Action item:
The records that follow are to be transcribed in full, leaving out each picture.

--- --- ---

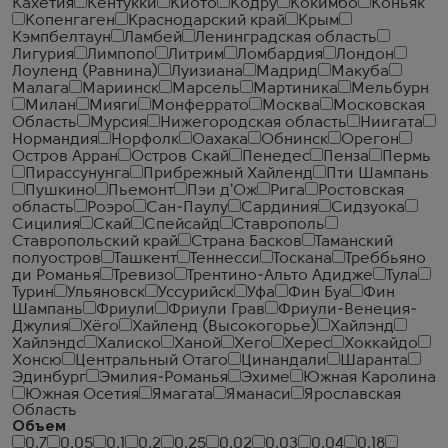
Кахетия
Кентукки
Киото
Кодру
Кокимбо
Коньяк
Копенгаген
Краснодарский край
Крым
Кэмпбелтаун
Ламбей
Ленинградская область
Лигурия
Лимпопо
Литрим
Ломбардия
Лондон
Лоуленд (Равнина)
Луизиана
Мадрид
Макуба
Малага
Мариинск
Марсель
Мартиника
Мельбурн
Милан
Мияги
Монферрато
Москва
Московская
Область
Мурсия
Нижегородская область
Ниигата
Нормандия
Норфолк
Оахака
Обнинск
Орегон
Остров Арран
Остров Скай
Пенедес
Пенза
Пермь
Пирассунунга
Прибрежный Хайленд
Пти Шампань
Пушкино
Пьемонт
Пэи д'Ож
Рига
Ростовская
область
Роэро
Сан-Паулу
Сардиния
Сидзуока
Сицилия
Скай
Спейсайд
Ставрополь
Ставропольский край
Страна Басков
Таманский
полуостров
Ташкент
Теннесси
Тоскана
Треббьяно
ди Романья
Тревизо
Трентино-Альто Адидже
Тула
Турин
Ульяновск
Уссурийск
Уфа
Фин Буа
Фин
Шампань
Фриули
Фриули Грав
Фриули-Венеция-
Джулия
Хёго
Хайленд (Высокогорье)
Хайлэнд
Хайлэндс
Халиско
Ханой
Хего
Херес
Хоккайдо
Хонсю
Центральный Отаго
Цинандали
Шаранта
Эдинбург
Эмилия-Романья
Эхиме
Южная Каролина
Южная Осетия
Ямагата
Яманаси
Ярославская
Область
Объем
0.7
0.05
0.1
0.2
0.25
0.02
0.03
0.04
0.18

--- --- ---

Answer section:
Кахетия
Кентукки
Киото
Кодру
Кокимбо
Коньяк
Копенгаген
Краснодарский край
Крым
Кэмпбелтаун
Ламбей
Ленинградская область
Лигурия
Лимпопо
Литрим
Ломбардия
Лондон
Лоуленд (Равнина)
Луизиана
Мадрид
Макуба
Малага
Мариинск
Марсель
Мартиника
Мельбурн
Милан
Мияги
Монферрато
Москва
Московская
Область
Мурсия
Нижегородская область
Ниигата
Нормандия
Норфолк
Оахака
Обнинск
Орегон
Остров Арран
Остров Скай
Пенедес
Пенза
Пермь
Пирассунунга
Прибрежный Хайленд
Пти Шампань
Пушкино
Пьемонт
Пэи д'Ож
Рига
Ростовская
область
Роэро
Сан-Паулу
Сардиния
Сидзуока
Сицилия
Скай
Спейсайд
Ставрополь
Ставропольский край
Страна Басков
Таманский
полуостров
Ташкент
Теннесси
Тоскана
Треббьяно
ди Романья
Тревизо
Трентино-Альто Адидже
Тула
Турин
Ульяновск
Уссурийск
Уфа
Фин Буа
Фин
Шампань
Фриули
Фриули Грав
Фриули-Венеция-
Джулия
Хёго
Хайленд (Высокогорье)
Хайлэнд
Хайлэндс
Халиско
Ханой
Хего
Херес
Хоккайдо
Хонсю
Центральный Отаго
Цинандали
Шаранта
Эдинбург
Эмилия-Романья
Эхиме
Южная Каролина
Южная Осетия
Ямагата
Яманаси
Ярославская
Область
Объем
0.7
0.05
0.1
0.2
0.25
0.02
0.03
0.04
0.18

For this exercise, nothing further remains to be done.